State’s new online form to help appeal FEMA’s rejection of individual aid after August flood news


CORNING, NY (WETM) – State officials alerted residents of Steuben County affected by flooding from Tropical Storm Fred on August 18 that the state has implemented a new online form that residents can complete and submit to help New York’s efforts to appeal a recent FEMA decision denying individual assistance to flood victims.

New York Governor Kathy Hochul is appealing FEMA’s decision. According to the State Division of Homeland Security and Emergency Services (DHSES).

The new online form allows residents to self-report damage to their home and / or business, which in turn could help state and local authorities identify additional damage and bolster demand. federal aid.

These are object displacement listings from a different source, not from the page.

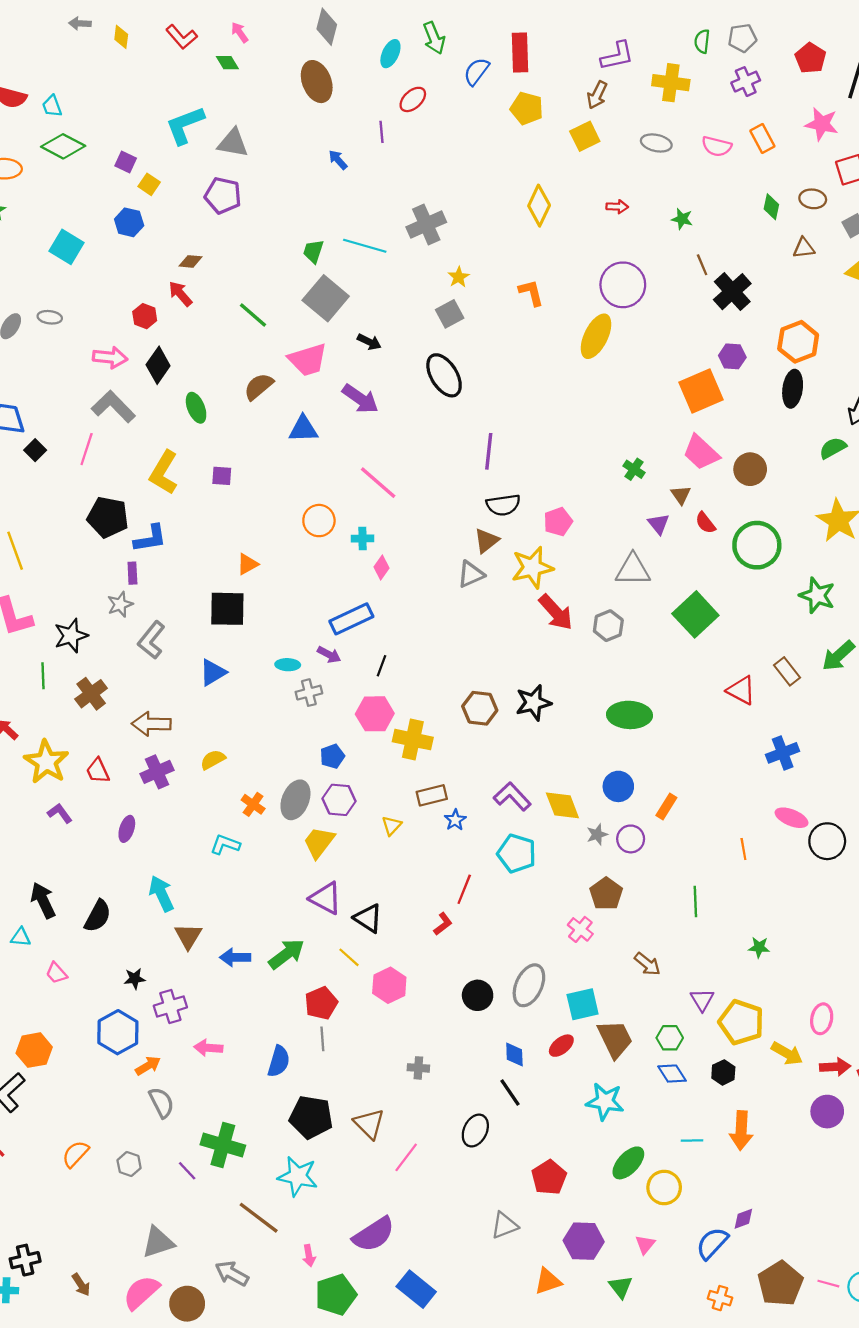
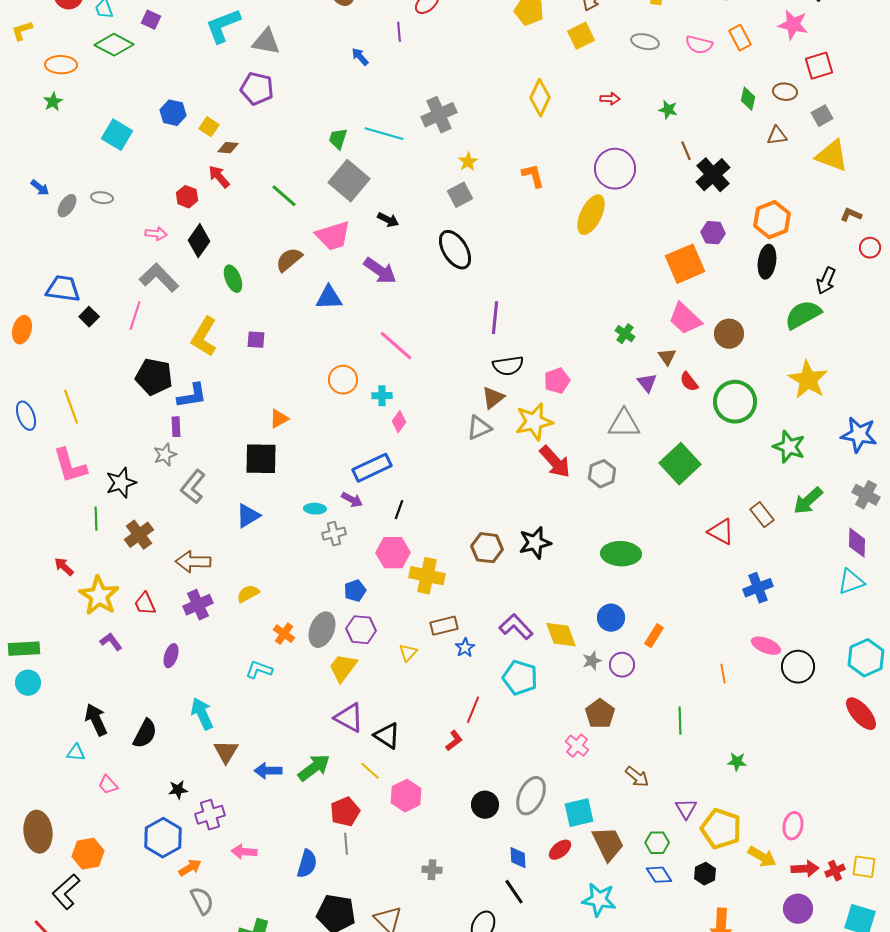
purple square: (126, 162) -> (151, 20), moved
yellow square: (149, 184) -> (209, 127), moved
pink arrow: (110, 357) -> (156, 234), size x0.7
green semicircle: (833, 448) -> (803, 315), size x1.5

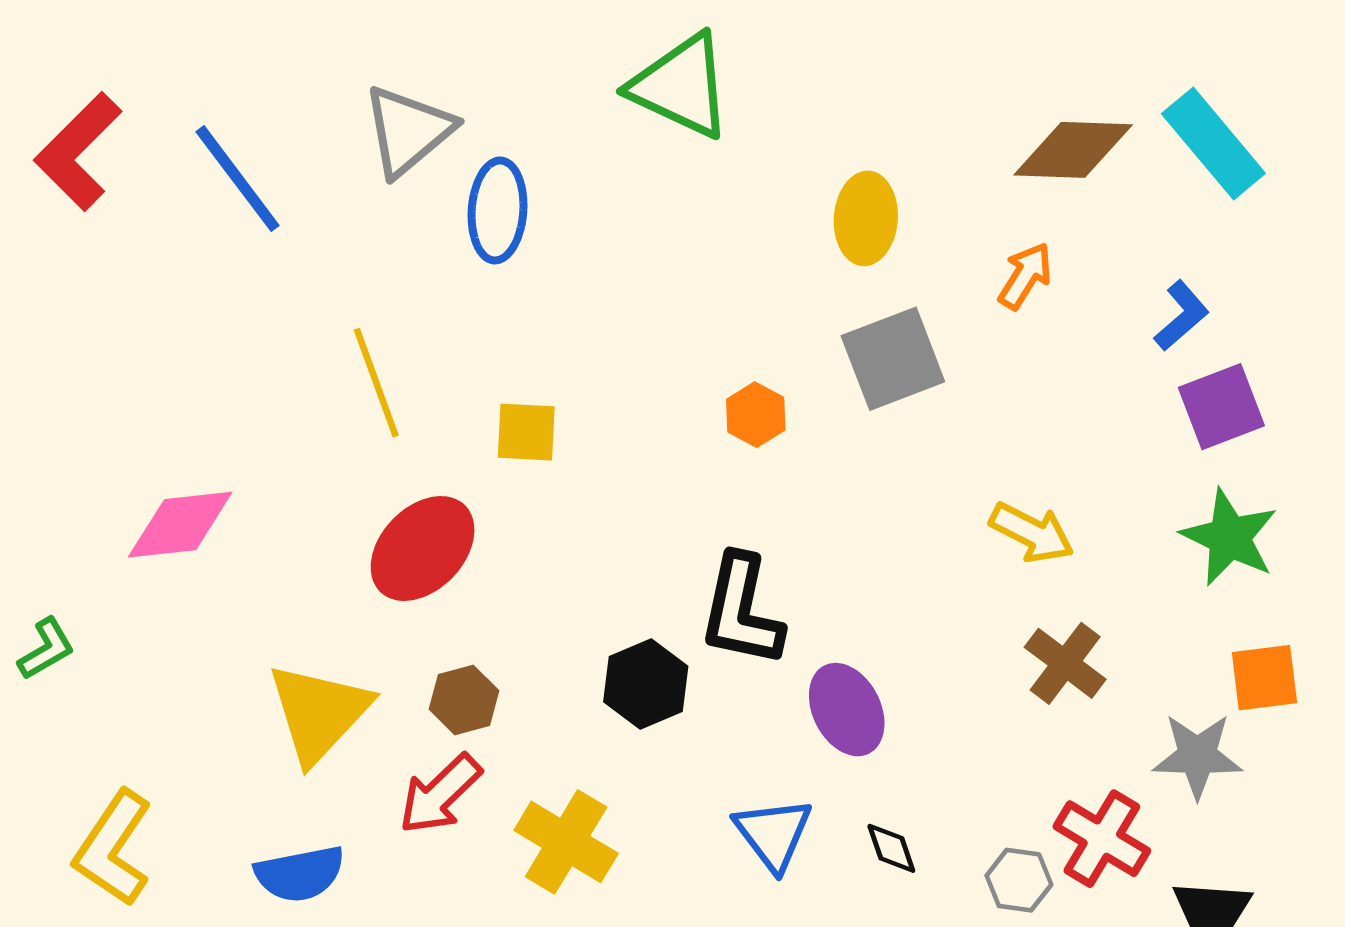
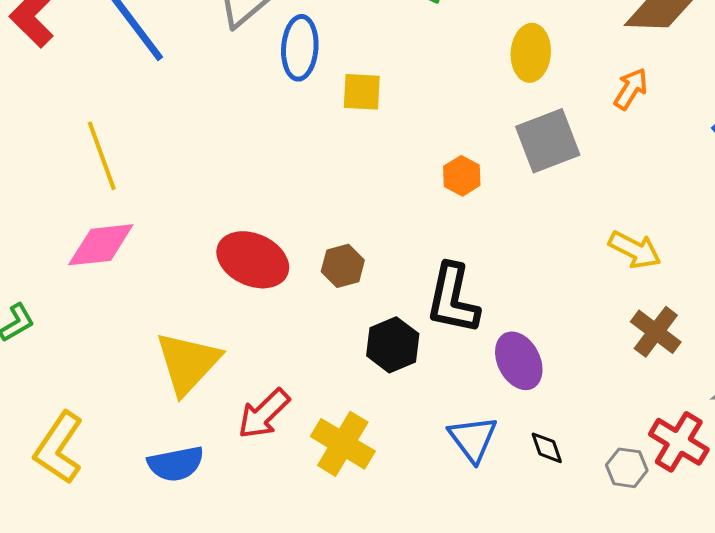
yellow line: (376, 383) -> (102, 156), moved
yellow square: (526, 432) -> (362, 92), moved
red ellipse: (423, 549) -> (253, 260), turned 70
brown hexagon: (464, 700) -> (343, 266), moved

DHSES officials stress that the new form is designed only to collect additional information that could help national and local authorities appeal the FEMA decision. This is not a request for emergency assistance and does not guarantee any future assistance.

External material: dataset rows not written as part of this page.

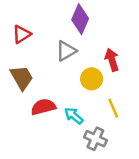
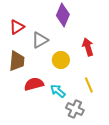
gray triangle: (66, 51) -> (40, 40), moved
brown trapezoid: (22, 78) -> (17, 61), turned 35
yellow circle: (92, 79) -> (61, 60), moved

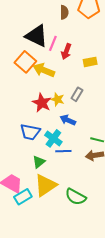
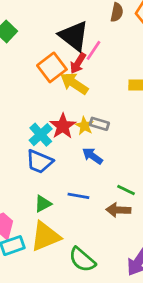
red arrow: (66, 51) -> (78, 63), moved
gray rectangle: (77, 94) -> (99, 124), moved, turned 64
cyan cross: (53, 138) -> (41, 135), moved

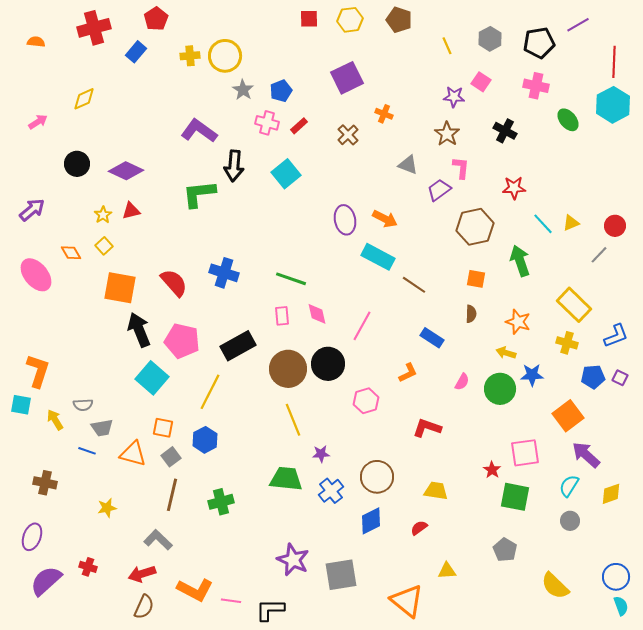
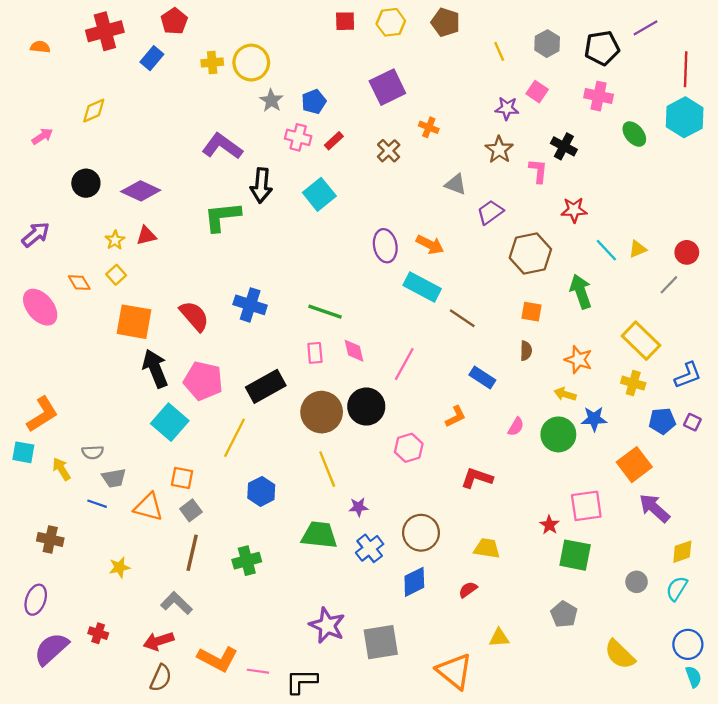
pink L-shape: (461, 168) -> (538, 171), moved
orange L-shape: (38, 371) -> (42, 414), turned 40
blue hexagon: (205, 440) -> (261, 491), moved
cyan semicircle: (569, 486) -> (677, 589), moved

In a joint statement, O’Mara, Palmesano, Byrnes and Giglio said, “We fully support and strongly encouraged Governor Hochul’s continued efforts to appeal FEMA’s unwarranted decision denying individual assistance,” said they stated.

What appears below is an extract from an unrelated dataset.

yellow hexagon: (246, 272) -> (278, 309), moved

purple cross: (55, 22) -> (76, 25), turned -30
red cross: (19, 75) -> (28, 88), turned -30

“We have worked closely with the Hochul administration to underscore the immediate and urgent need for flood relief and assistance for communities, owners and business owners in Steuben County,” said they said, “If the state thinks this additional information may be useful, we encourage as many local residents as possible to submit information.

The self-assessment form is available here.

The following tips are requested for the publication of photographs:

  • Take a reference photo of the house with the address number visible or with GPS coordinates to help distinguish which damage profiles belong to each subject property
  • Take photos and close-ups of anything that would be clear indicators of the assigned damage level
  • Do not include photographs that are not damaged (unless it is an address reference photo)
  • Do not include photographs containing faces
  • Take close-up photos of the damage to show details, if applicable. This can include high water marks on walls for flooding, foundation cracks for earthquakes, or other indicators of damage.
  • Take a photo of the damage that shows the extent and extent of the damage compared to an object of known size
  • Make sure the lighting and perspective allow the viewer to see the damage clearly.